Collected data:

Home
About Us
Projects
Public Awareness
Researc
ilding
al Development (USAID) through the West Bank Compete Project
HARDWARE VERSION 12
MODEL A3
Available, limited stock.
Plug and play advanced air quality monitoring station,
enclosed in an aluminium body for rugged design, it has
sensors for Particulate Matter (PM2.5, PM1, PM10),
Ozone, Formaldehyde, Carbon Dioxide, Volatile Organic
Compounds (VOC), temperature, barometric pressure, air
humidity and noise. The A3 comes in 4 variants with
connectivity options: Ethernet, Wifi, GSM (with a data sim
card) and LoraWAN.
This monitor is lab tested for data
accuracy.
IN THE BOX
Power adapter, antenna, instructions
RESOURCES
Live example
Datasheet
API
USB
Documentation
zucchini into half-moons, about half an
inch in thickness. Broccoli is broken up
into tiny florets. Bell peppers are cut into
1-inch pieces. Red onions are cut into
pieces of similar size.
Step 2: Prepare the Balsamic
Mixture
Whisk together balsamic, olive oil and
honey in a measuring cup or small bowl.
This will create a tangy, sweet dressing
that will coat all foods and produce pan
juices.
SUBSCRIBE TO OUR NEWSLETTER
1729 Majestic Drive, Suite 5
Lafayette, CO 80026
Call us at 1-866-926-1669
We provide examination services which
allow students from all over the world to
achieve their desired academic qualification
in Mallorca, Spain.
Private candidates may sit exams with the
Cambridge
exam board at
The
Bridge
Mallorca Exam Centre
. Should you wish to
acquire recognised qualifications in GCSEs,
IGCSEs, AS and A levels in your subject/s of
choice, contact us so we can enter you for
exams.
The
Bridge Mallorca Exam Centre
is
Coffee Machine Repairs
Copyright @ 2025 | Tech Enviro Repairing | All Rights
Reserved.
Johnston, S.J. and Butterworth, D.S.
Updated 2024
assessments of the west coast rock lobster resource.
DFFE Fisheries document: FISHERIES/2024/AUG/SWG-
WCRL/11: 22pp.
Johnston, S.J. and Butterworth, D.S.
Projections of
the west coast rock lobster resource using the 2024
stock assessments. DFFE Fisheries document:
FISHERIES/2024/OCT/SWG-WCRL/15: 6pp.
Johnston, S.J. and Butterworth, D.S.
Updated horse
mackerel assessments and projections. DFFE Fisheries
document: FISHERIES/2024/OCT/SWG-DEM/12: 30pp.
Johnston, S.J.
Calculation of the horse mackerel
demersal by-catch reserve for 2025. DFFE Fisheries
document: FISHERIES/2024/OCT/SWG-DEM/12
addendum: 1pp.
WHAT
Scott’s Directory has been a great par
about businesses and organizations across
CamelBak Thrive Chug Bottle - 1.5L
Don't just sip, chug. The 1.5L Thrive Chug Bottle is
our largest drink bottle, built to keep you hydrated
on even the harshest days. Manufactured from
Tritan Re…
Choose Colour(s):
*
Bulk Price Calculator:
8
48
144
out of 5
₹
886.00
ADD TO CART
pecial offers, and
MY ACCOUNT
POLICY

--

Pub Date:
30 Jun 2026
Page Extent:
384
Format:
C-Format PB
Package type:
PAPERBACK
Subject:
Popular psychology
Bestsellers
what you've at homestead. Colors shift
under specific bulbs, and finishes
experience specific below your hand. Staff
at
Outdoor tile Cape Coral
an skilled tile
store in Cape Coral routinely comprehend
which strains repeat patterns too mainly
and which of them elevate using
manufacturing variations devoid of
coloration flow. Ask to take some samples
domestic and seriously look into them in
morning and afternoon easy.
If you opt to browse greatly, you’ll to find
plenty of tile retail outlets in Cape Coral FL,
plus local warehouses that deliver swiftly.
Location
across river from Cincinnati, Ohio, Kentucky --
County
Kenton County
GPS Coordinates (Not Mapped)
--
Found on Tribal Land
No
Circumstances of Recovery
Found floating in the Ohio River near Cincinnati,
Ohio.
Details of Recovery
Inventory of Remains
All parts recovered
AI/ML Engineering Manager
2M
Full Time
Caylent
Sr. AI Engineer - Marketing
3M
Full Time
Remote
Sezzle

--

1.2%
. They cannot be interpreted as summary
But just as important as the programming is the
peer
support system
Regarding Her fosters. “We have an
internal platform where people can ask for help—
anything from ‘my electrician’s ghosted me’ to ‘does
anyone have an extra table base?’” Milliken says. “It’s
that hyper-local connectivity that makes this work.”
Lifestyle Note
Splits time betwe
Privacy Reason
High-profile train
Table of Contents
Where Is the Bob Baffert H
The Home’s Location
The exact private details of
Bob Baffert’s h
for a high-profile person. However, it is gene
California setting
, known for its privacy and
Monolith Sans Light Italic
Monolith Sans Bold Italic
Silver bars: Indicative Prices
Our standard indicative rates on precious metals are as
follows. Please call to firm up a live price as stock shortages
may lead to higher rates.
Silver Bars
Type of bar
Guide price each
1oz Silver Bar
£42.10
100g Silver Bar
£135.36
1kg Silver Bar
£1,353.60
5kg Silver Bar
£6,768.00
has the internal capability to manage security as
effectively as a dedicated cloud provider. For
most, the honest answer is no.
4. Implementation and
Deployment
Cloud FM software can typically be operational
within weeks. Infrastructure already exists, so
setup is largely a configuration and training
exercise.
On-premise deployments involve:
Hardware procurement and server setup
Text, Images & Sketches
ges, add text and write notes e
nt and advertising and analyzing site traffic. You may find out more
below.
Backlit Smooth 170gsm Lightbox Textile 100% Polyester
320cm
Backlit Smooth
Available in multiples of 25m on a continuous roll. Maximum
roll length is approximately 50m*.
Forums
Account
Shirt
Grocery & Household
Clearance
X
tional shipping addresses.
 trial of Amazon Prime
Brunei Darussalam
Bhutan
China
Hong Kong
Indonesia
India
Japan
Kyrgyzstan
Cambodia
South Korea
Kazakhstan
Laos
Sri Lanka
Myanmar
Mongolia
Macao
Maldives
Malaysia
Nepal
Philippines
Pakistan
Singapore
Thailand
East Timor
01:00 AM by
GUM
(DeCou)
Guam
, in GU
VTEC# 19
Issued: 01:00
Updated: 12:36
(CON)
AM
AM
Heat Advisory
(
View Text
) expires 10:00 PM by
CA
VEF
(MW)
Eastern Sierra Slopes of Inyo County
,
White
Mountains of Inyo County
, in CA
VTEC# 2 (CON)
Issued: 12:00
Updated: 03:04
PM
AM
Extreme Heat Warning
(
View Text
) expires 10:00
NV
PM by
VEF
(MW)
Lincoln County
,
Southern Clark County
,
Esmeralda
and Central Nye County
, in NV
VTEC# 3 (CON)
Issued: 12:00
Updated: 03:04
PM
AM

Task goal: Search the records for the word "rock" and return every line that holds it.

Response to the task:
assessments of the west coast rock lobster resource.
the west coast rock lobster resource using the 2024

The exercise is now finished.